I can't stress this enough - there is absolutely nothing wrong with knowing that what you're creating is, or potentially could be better than what everyone else in your market is coming up with. You just need help with how to make that come across in your writing - which is why you've come to WordBuff.

The only voice you need to listen to is yours

Now, I don't mean don't take constructive criticism, or ignore ideas people might present to you, because improvement is never a bad thing - but don't let negative Nelly bring you down. People will probably doubt you - even if they aren't honest about it to your face. Want to create a multi-million pound brand? Do it. The negative voices around you that might discourage you, or try and convince you that you just aren't good enough will never offer anything close to constructive. While this isn't necessarily a writing technique, it's a lesson I had to learn the hard way alone. When the people around you don't believe what you have to offer is good enough, it can be really disheartening - but that shouldn't discourage you. Get an off-putting comment? Put an extra hour that day into researching, or writing, or creating, or inventing, or whatever it is that you do best. You were put here for something - so go and do it!

Thesauruses

If you don't already own one, buy yourself a dictionary and a thesaurus and keep it within reaching distance of wherever you write. The most visited website on my computer is thesaurus.com. I could (and I do) spend hours typing in dull words or empty adjectives and seeing what fantastic synonyms and antonyms it gives me. I add them to my mental thesaurus and sprinkle them through my vocabulary. Thesauruses are an integral part of any self-priding author's arsenal. They're especially useful if you're writing fiction or a persuasive text.

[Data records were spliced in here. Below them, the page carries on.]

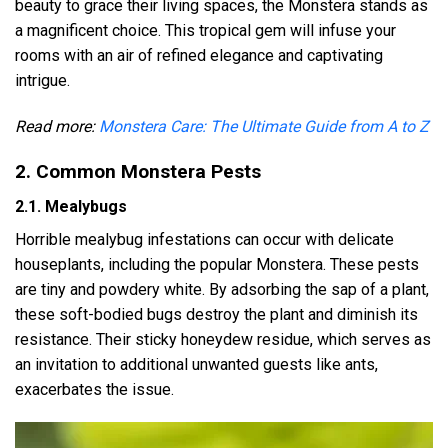
beauty to grace their living spaces, the Monstera stands as
a magnificent choice. This tropical gem will infuse your
rooms with an air of refined elegance and captivating
intrigue.
Read more:
Monstera Care: The Ultimate Guide from A to Z
2. Common Monstera Pests
2.1. Mealybugs
Horrible mealybug infestations can occur with delicate
houseplants, including the popular Monstera. These pests
are tiny and powdery white. By adsorbing the sap of a plant,
these soft-bodied bugs destroy the plant and diminish its
resistance. Their sticky honeydew residue, which serves as
an invitation to additional unwanted guests like ants,
exacerbates the issue.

Be vulnerable, put yourself out there and contact people

This advice goes for anyone, but especially aspiring content marketers and copywriters. Contact as many people as you can to get writing jobs. Send out email after email, and don't stop when you have a few clients. The worst case scenario is that you get a no, or no response. Best case scenario? Your writing is displayed on a website, or social media page, with a link to your very own blog/social home page - you might even get paid for it! You can also contact websites or businesses asking to guest write an article, for a fee or for free - that's up to you.

Keep a bibliography

Visited a web page with some really useful tips and tricks? Or maybe you love the writing style and want to model yours around it. Bookmarking is great, but keeping a bibliography with subsections and a short description of the page will help you navigate to what you're looking for much more quickly. It also helps for referencing when you need to quote a certain page or website.

Connection

Make sure what you're writing connects with your intended audience. Does it inspire them? Does it persuade them? Will they read what you've written and want to throw money at you for your product? If you're writing politically, does it inform them? Is it biased? It's okay if it is, as long as you know your audience focus. If you're going to be biased, you have to stick to it - you can't write one post about "Down with the patriarchy!" and another about "Why Capitalism is great."

Follow these tips and tricks and watch your writing transform to business standard and triple-figure-fee worthy.

What about you? Do you have any incredible writing top-tips to share with other inspired WordBuffers?